L’un des arguments des opposants au projet de loi ouvrant le mariage aux couples de personnes de même sexe est que la « famille est la cellule de base de la société ».
Cette affirmation m’interpelle, et je voudrais vous faire part dans cet article de mes réflexions et interrogation.
Analyse des arguments
- Postulat : la famille est la cellule de base de la société.
- Second postulat : le projet de loi attaque la famille.
- Conclusion des deux postulats combinés : le projet de loi attaque la société.
Je ne remettrai pas en cause la conclusion, mais bien les deux postulats, en commenà§ant par le second.
La famille, quelle famille ?
Le projet de loi attaque la famille. A bon ? En quel sens ? Au sens où il affirme que la famille "PME" comme aiment à l’appeler les opposants est le seul modèle ?
Encore une fois, j’ai du mal avec cet argument. Le texte biblique nous présente près de 40 modèles de familles, sans que les uns s’en sortent particulièrement mieux que les autres [1]. La famille greco-romaine antique comprenait le chef de maisonnée, qui avait autorité sur sa femme, ses enfants, les esclaves.

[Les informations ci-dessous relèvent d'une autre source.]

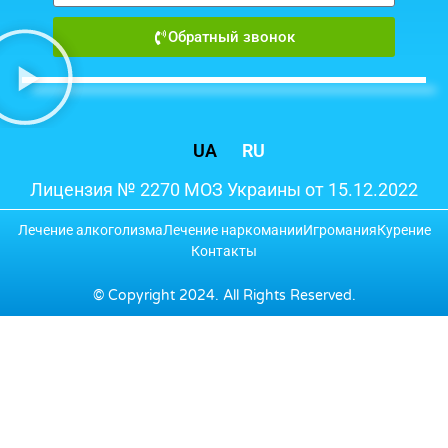
Обратный звонок
UA
RU
Лицензия № 2270 МОЗ Украины от 15.12.2022
Лечение алкоголизма
Лечение наркомании
Игромания
Курение
Контакты
© Copyright 2024. All Rights Reserved.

La famille moderne est née au 18ème [2], à une époque où l’esclavage était, du moins en métropole, aboli. Elle a vu son organisation évoluer : la femme est sur le pied d’égalité avec l’homme, les enfants sont désormais sous l’autorité conjointe des parents.
Aujourd’hui la famille est diverse : monoparentale, recomposée, avec ou sans grand-parents au domicile etc. Aucune de ces familles n’est épargnée par les joies et les douleurs, les familles « papa - maman - enfants » comprises. Ni plus, ni moins.

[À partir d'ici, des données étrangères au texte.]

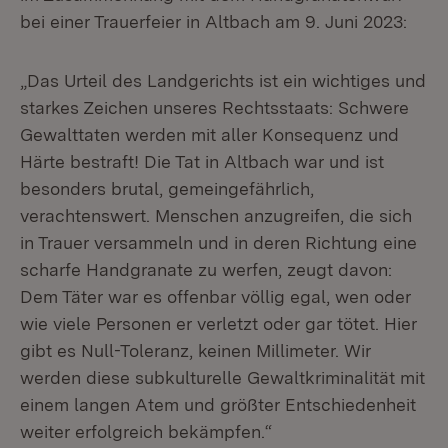
bei einer Trauerfeier in Altbach am 9. Juni 2023:
„Das Urteil des Landgerichts ist ein wichtiges und
starkes Zeichen unseres Rechtsstaats: Schwere
Gewalttaten werden mit aller Konsequenz und
Härte bestraft! Die Tat in Altbach war und ist
besonders brutal, gemeingefährlich,
verachtenswert. Menschen anzugreifen, die sich
in Trauer versammeln und in deren Richtung eine
scharfe Handgranate zu werfen, zeugt davon:
Dem Täter war es offenbar völlig egal, wen oder
wie viele Personen er verletzt oder gar tötet. Hier
gibt es Null-Toleranz, keinen Millimeter. Wir
werden diese subkulturelle Gewaltkriminalität mit
einem langen Atem und größter Entschiedenheit
weiter erfolgreich bekämpfen.“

Ce qui fonde l’unité de ces divers modèles familiaux, c’est l’idée d’une communauté de vie, et notamment de domicile, engageant des droits et devoirs réciproques. Ce n’est ni le nombre de membre, ni leur sexe, ni leurs origines.
Alors en quoi ce projet de loi vient-il remettre en cause LA famille ? Au contraire, il vient permettre de renforcer les droits et devoirs réciproques, de toutes les familles.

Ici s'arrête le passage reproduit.